Last week, driving home from California, world-weary, tense, a bit melancholic (the Eucalyptus in the fall always reeks of a broken heart, what can I say?), but also hopeful despite the throes of adolescent depression in my sweet girl child, we decided, the girl and I, that she needed to learn to cook. She has always left the kitchen to me, perhaps afraid of my imposing command of the small spaces that we've called home, perhaps just afraid of me, for my sharp tongue and biting exigencies, of her, of myself... But, after a particularly difficult bout of accusations, and my injured silence, somewhere between Chiriaco Summit and Blythe, with a blinking empty fuel tank light, we decided it was time for her to learn how to cook. We proceeded to enumerate dishes and types of food that I would teach her, me promising patience, and she promising follow-through. We have yet to cook together, but I am sure it will happen. In the mean time, I will write these thoughts for her, too. In case I'm not always around. In case this is all the family that I can ever muster around us for good. (That fear seeps out, the words push it back in).

In an homage to my mama and our typical Friday night fare, a few days of the week early, and eaten half-standing in the kitchen as is my custom (nasty habit? the child asks me to sit with her and I oblige), rather than with blessings and challah, and peanuts and shredded coconut and basmati rice.
 

Honey curry chicken with roast broccoli (my twist, of course)

A chicken breast (all I had) or two (if you actually plan meals, rather than rescue from your fridge), split.
A few pats of Irish butter... because grassfed milk is yellow and delightfully flavorful and worth it
A quarter cup of local honey (for immunity and to combat local allergens)
3 large tablespoons of madras curry powder (which was, admittedly a bit old and less potent than I would have liked).

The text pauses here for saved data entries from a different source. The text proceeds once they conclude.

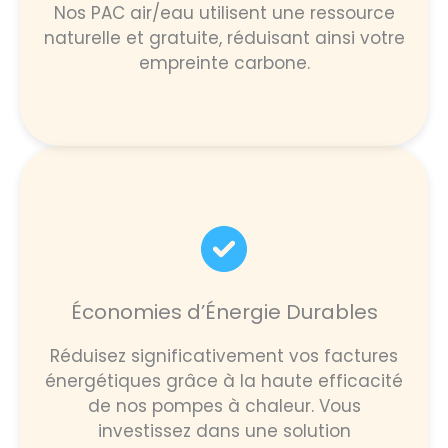
Nos PAC air/eau utilisent une ressource
naturelle et gratuite, réduisant ainsi votre
empreinte carbone.
Économies d’Énergie Durables
Réduisez significativement vos factures
énergétiques grâce à la haute efficacité
de nos pompes à chaleur. Vous
investissez dans une solution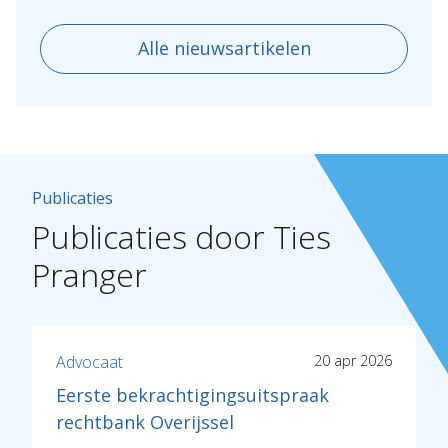
Alle nieuwsartikelen
Publicaties
Publicaties door Ties
Pranger
Advocaat
20 apr 2026
Eerste bekrachtigingsuitspraak
rechtbank Overijssel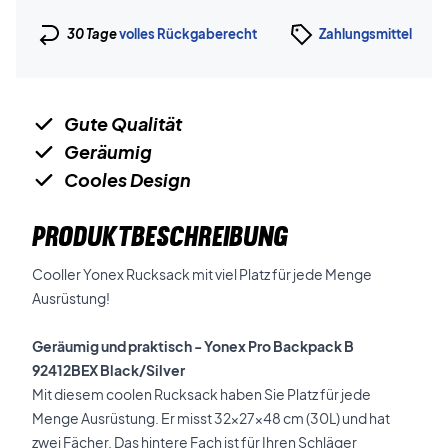
30 Tage
volles Rückgaberecht
Zahlungsmittel
Gute Qualität
Geräumig
Cooles Design
PRODUKTBESCHREIBUNG
Cooller Yonex Rucksack mit viel Platz für jede Menge
Ausrüstung!
Geräumig und praktisch - Yonex Pro Backpack B
92412BEX Black/Silver
Mit diesem coolen Rucksack haben Sie Platz für jede
Menge Ausrüstung. Er misst 32x27x48 cm (30L) und hat
zwei Fächer. Das hintere Fach ist für Ihren Schläger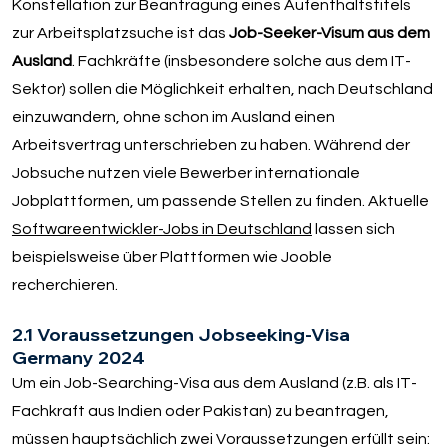
Konstellation zur Beantragung eines Aufenthaltstitels
zur Arbeitsplatzsuche ist das
Job-Seeker-Visum aus dem
Ausland
. Fachkräfte (insbesondere solche aus dem IT-
Sektor) sollen die Möglichkeit erhalten, nach Deutschland
einzuwandern, ohne schon im Ausland einen
Arbeitsvertrag unterschrieben zu haben. Während der
Jobsuche nutzen viele Bewerber internationale
Jobplattformen, um passende Stellen zu finden. Aktuelle
Softwareentwickler-Jobs in Deutschland
lassen sich
beispielsweise über Plattformen wie Jooble
recherchieren.
2.1 Voraussetzungen Jobseeking-Visa
Germany 2024
Um ein Job-Searching-Visa aus dem Ausland (z.B. als IT-
Fachkraft aus Indien oder Pakistan) zu beantragen,
müssen hauptsächlich zwei Voraussetzungen erfüllt sein: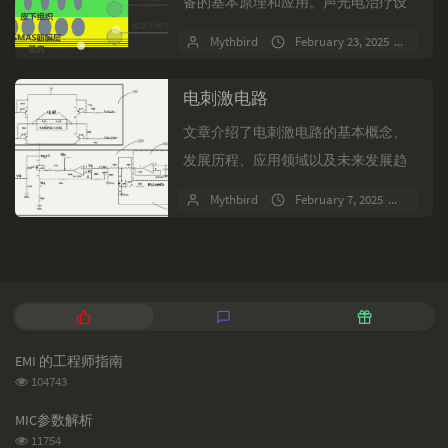
备的基本原理和应用。声光电治疗设
备包括激光、射频和超声波技术，可
Mythbird
February 23, 2025
No 
针对不同皮肤层进行治疗，解决各种
皮肤问题。聚焦超声通过高强...
电刺激电路
文章介绍了电刺激电路的基本概念、
发展历程、应用领域以及未来发展趋
势。电刺激电路通过电刺激来治疗疾
Mythbird
February 7, 2025
No c
病，已广泛应用于康复医学、神经科
学等领域，未来有望在更多领...
P
L
R
o
a
a
p
t
n
EMI 的工程师指南
u
e
d
浏
104743
l
s
o
览
a
t
m
次
MIC参数解析
数:
r
c
a
浏
11754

Spread the thick honey curry paste over the chicken with pats of butter above and below. 350 degrees. 25 minutes, turned over, basted with sauce, and another 20 minutes.

Meanwhile, roasting broccoli that has been laid on a lightly oiled cookie sheet and sprinkled with lemon pepper and Himalayan pink salt.

She didn't want to eat, but after I enticed her with my own three strips, she was the one that beckoned me to the table of our little house. I don't know if I will feel like a grown up, you know, the way that you are supposed to be, like I imagine my parents were when I was small, together, a united front. I failed to make that a reality for my girl-child, but, I do what I can. Patching things together with friend-glue where a family ought to have been.


viernes, octubre 17, 2014

Decadence


My mind, unsullied and limpid from a relatively good night’s sleep, I open my portal to the vast pulsing universe to find myself confronted with more pain, fear, death. There is wild and irresponsible fear about the spread of Ebola, fear that lumps the hundreds (thousands?) of black African victims into nameless, faceless statistics, aggregating their lives out of meaning, and the blaming of other victims, female victims, who are caretakers, for their purported recklesness. There are Nobel peace-prizes for children that are survivors and champions of their own and other’s right, while these same children might be collateral damages in drone strikes that feed a gaping maw of greed, oil hunger, machines of industry, power and money that erase the individual histories of thousands, their broken bodies unaccounted for. There are other broken, burned, bruised and beaten. The 43 missing students in Mexico, the deathly collusion of government (or its absence) police and narco-war lords to punish those who speak for themselves and for others, the other mass graves, the unknown bodies, missing but unclaimed.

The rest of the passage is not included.